[[ Provided material open ]]

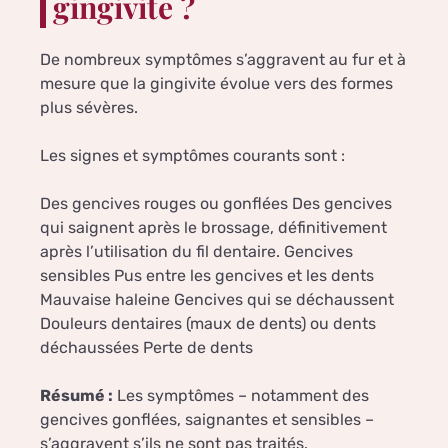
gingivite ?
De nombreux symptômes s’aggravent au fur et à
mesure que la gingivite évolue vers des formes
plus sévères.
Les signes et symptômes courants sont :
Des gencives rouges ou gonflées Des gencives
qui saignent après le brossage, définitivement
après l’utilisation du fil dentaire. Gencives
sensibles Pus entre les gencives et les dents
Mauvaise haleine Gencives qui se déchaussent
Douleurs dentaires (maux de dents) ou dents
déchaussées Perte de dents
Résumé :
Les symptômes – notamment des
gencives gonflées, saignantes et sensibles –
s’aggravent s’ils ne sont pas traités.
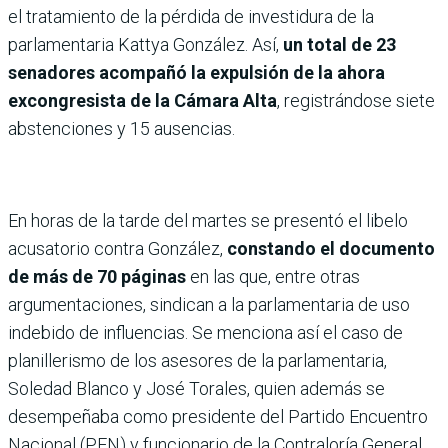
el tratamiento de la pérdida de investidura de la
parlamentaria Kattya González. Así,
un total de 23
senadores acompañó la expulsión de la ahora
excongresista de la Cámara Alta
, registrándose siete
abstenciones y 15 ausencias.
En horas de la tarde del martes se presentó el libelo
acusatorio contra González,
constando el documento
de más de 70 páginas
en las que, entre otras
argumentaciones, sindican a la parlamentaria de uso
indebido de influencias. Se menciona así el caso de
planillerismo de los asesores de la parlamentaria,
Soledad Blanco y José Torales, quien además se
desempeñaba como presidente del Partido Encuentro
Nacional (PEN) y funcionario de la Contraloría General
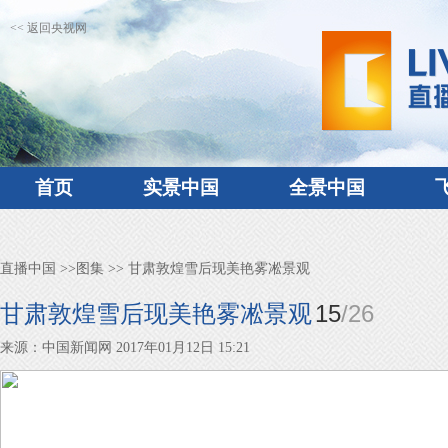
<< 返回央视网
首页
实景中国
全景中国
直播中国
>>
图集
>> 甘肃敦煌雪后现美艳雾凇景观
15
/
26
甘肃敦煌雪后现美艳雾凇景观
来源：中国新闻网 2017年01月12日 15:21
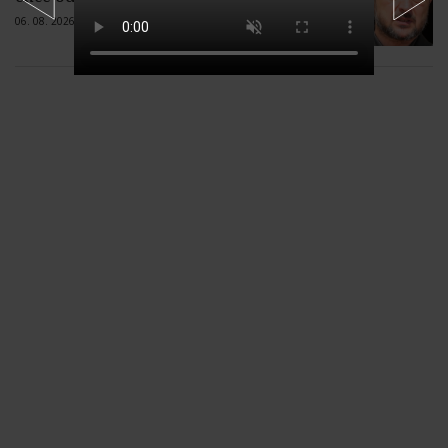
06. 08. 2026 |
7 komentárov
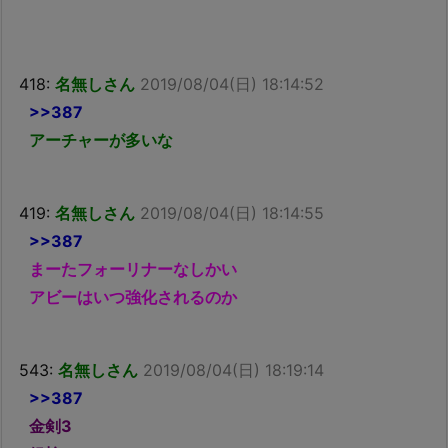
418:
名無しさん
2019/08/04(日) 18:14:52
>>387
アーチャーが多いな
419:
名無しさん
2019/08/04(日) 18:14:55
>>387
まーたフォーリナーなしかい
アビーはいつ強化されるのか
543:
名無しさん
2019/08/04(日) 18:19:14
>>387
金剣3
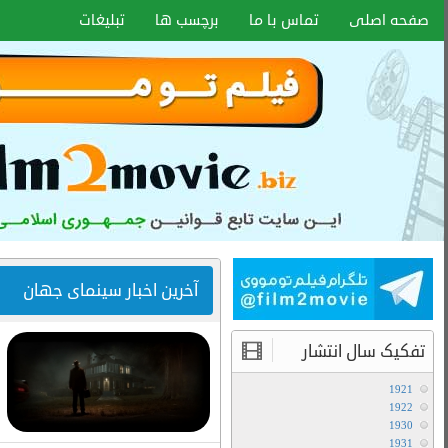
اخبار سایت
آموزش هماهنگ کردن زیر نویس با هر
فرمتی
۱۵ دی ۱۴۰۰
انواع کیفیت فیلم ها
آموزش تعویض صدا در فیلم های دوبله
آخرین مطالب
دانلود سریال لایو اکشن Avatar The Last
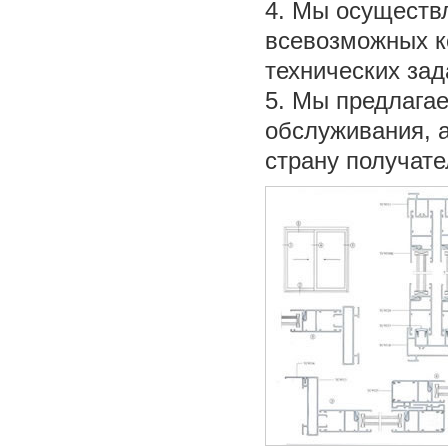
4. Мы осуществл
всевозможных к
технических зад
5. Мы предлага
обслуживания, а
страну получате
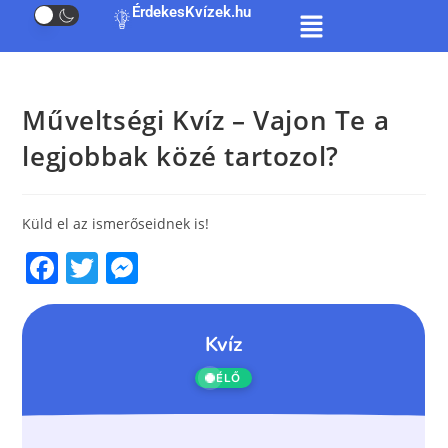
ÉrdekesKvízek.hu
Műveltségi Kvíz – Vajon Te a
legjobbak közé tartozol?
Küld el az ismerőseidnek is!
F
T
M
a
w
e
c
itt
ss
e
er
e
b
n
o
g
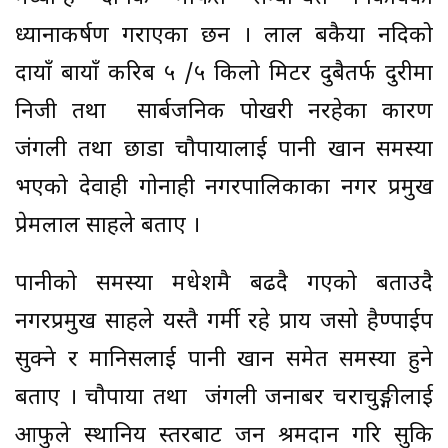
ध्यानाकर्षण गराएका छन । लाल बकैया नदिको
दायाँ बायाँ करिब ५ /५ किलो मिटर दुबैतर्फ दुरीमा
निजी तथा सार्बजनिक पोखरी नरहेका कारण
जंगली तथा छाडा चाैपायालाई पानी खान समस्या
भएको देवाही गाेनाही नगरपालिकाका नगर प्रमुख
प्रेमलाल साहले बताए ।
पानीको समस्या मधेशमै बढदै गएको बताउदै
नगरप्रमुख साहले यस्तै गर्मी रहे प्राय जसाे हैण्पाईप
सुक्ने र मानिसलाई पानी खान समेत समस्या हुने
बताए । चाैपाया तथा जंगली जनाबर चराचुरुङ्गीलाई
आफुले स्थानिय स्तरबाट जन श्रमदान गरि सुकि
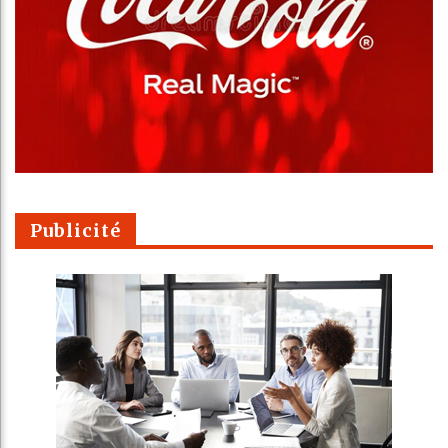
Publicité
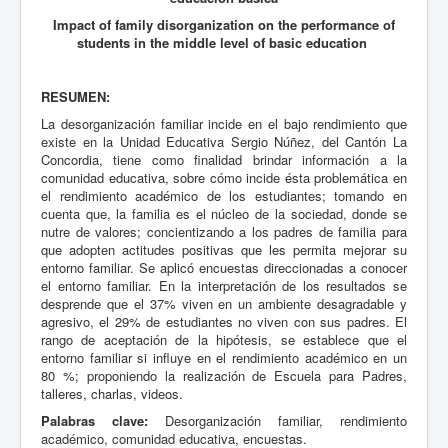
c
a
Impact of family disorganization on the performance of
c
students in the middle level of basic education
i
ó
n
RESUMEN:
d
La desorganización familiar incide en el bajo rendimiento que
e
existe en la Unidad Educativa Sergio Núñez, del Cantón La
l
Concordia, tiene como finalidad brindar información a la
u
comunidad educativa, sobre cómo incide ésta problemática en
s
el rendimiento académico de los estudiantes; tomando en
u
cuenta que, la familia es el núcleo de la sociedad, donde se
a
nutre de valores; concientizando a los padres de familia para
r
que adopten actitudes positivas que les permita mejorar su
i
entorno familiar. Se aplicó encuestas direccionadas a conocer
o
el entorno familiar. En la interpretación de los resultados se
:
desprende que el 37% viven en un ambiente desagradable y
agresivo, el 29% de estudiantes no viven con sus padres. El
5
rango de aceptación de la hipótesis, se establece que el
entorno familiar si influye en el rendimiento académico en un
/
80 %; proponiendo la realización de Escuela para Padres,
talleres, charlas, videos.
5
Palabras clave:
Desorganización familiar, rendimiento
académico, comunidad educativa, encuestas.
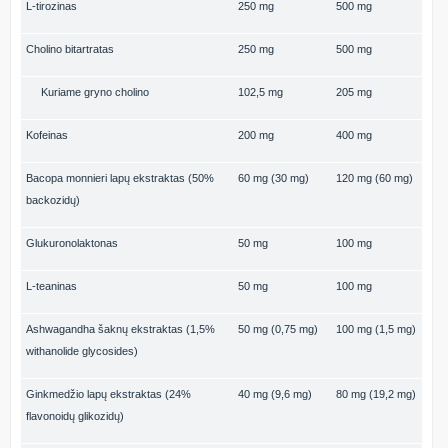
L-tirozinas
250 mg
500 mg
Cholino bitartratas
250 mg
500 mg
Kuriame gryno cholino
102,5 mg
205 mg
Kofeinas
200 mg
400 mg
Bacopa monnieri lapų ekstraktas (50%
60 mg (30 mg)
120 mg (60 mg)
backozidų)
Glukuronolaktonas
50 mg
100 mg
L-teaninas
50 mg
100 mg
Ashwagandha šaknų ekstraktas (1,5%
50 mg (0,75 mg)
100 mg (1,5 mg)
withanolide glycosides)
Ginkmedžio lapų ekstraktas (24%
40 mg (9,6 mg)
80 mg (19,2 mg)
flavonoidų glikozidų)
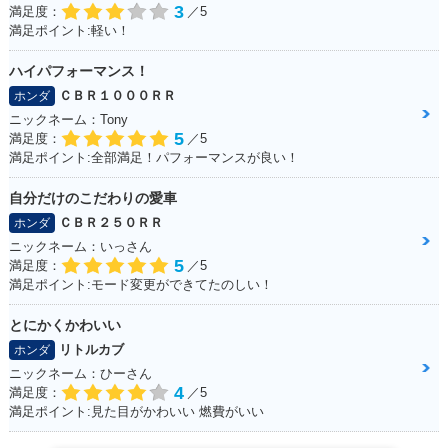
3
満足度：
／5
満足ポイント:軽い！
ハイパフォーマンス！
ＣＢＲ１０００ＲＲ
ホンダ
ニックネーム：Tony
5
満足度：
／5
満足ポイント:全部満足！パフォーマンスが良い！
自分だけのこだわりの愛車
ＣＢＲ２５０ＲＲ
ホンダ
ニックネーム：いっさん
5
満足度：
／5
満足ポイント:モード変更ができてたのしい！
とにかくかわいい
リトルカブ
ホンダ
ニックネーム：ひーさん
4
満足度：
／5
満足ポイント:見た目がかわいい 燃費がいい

[[ Provided material closed ]]

Without any of its pictures, the listing is to be repeated exactly as it stands.

gingivite ?
De nombreux symptômes s’aggravent au fur et à
mesure que la gingivite évolue vers des formes
plus sévères.
Les signes et symptômes courants sont :
Des gencives rouges ou gonflées Des gencives
qui saignent après le brossage, définitivement
après l’utilisation du fil dentaire. Gencives
sensibles Pus entre les gencives et les dents
Mauvaise haleine Gencives qui se déchaussent
Douleurs dentaires (maux de dents) ou dents
déchaussées Perte de dents
Résumé :
Les symptômes – notamment des
gencives gonflées, saignantes et sensibles –
s’aggravent s’ils ne sont pas traités.
el tratamiento de la pérdida de investidura de la
parlamentaria Kattya González. Así,
un total de 23
senadores acompañó la expulsión de la ahora
excongresista de la Cámara Alta
, registrándose siete
abstenciones y 15 ausencias.
En horas de la tarde del martes se presentó el libelo
acusatorio contra González,
constando el documento
de más de 70 páginas
en las que, entre otras
argumentaciones, sindican a la parlamentaria de uso
indebido de influencias. Se menciona así el caso de
planillerismo de los asesores de la parlamentaria,
Soledad Blanco y José Torales, quien además se
desempeñaba como presidente del Partido Encuentro
Nacional (PEN) y funcionario de la Contraloría General
<< 返回央视网
首页
实景中国
全景中国
直播中国
>>
图集
>> 甘肃敦煌雪后现美艳雾凇景观
15
/
26
甘肃敦煌雪后现美艳雾凇景观
来源：中国新闻网 2017年01月12日 15:21
06. 08. 2026 |
7 komentárov
418:
名無しさん
2019/08/04(日) 18:14:52
>>387
アーチャーが多いな
419:
名無しさん
2019/08/04(日) 18:14:55
>>387
まーたフォーリナーなしかい
アビーはいつ強化されるのか
543:
名無しさん
2019/08/04(日) 18:19:14
>>387
金剣3
اخبار سایت
آموزش هماهنگ کردن زیر نویس با هر
فرمتی
۱۵ دی ۱۴۰۰
انواع کیفیت فیلم ها
آموزش تعویض صدا در فیلم های دوبله
آخرین مطالب
دانلود سریال لایو اکشن Avatar The Last
4. Мы осуществл
всевозможных к
технических зад
5. Мы предлага
обслуживания, а
страну получате
ÉrdekesKvízek.hu
Műveltségi Kvíz – Vajon Te a
legjobbak közé tartozol?
Küld el az ismerőseidnek is!
F
T
M
a
w
e
c
itt
ss
e
er
e
b
n
o
g
ध्यानाकर्षण गराएका छन । लाल बकैया नदिको
दायाँ बायाँ करिब ५ /५ किलो मिटर दुबैतर्फ दुरीमा
निजी तथा सार्बजनिक पोखरी नरहेका कारण
जंगली तथा छाडा चाैपायालाई पानी खान समस्या
भएको देवाही गाेनाही नगरपालिकाका नगर प्रमुख
प्रेमलाल साहले बताए ।
पानीको समस्या मधेशमै बढदै गएको बताउदै
नगरप्रमुख साहले यस्तै गर्मी रहे प्राय जसाे हैण्पाईप
सुक्ने र मानिसलाई पानी खान समेत समस्या हुने
बताए । चाैपाया तथा जंगली जनाबर चराचुरुङ्गीलाई
आफुले स्थानिय स्तरबाट जन श्रमदान गरि सुकि
Publicité
c
a
Impact of family disorganization on the performance of
c
students in the middle level of basic education
i
ó
n
RESUMEN:
d
La desorganización familiar incide en el bajo rendimiento que
e
existe en la Unidad Educativa Sergio Núñez, del Cantón La
l
Concordia, tiene como finalidad brindar información a la
u
comunidad educativa, sobre cómo incide ésta problemática en
s
el rendimiento académico de los estudiantes; tomando en
u
cuenta que, la familia es el núcleo de la sociedad, donde se
a
nutre de valores; concientizando a los padres de familia para
r
que adopten actitudes positivas que les permita mejorar su
i
entorno familiar. Se aplicó encuestas direccionadas a conocer
o
el entorno familiar. En la interpretación de los resultados se
:
desprende que el 37% viven en un ambiente desagradable y
agresivo, el 29% de estudiantes no viven con sus padres. El
5
rango de aceptación de la hipótesis, se establece que el
entorno familiar si influye en el rendimiento académico en un
/
80 %; proponiendo la realización de Escuela para Padres,
talleres, charlas, videos.
5
Palabras clave:
Desorganización familiar, rendimiento
académico, comunidad educativa, encuestas.
L-tirozinas
250 mg
500 mg
Cholino bitartratas
250 mg
500 mg
Kuriame gryno cholino
102,5 mg
205 mg
Kofeinas
200 mg
400 mg
Bacopa monnieri lapų ekstraktas (50%
60 mg (30 mg)
120 mg (60 mg)
backozidų)
Glukuronolaktonas
50 mg
100 mg
L-teaninas
50 mg
100 mg
Ashwagandha šaknų ekstraktas (1,5%
50 mg (0,75 mg)
100 mg (1,5 mg)
withanolide glycosides)
Ginkmedžio lapų ekstraktas (24%
40 mg (9,6 mg)
80 mg (19,2 mg)
flavonoidų glikozidų)
3
満足度：
／5
満足ポイント:軽い！
ハイパフォーマンス！
ＣＢＲ１０００ＲＲ
ホンダ
ニックネーム：Tony
5
満足度：
／5
満足ポイント:全部満足！パフォーマンスが良い！
自分だけのこだわりの愛車
ＣＢＲ２５０ＲＲ
ホンダ
ニックネーム：いっさん
5
満足度：
／5
満足ポイント:モード変更ができてたのしい！
とにかくかわいい
リトルカブ
ホンダ
ニックネーム：ひーさん
4
満足度：
／5
満足ポイント:見た目がかわいい 燃費がいい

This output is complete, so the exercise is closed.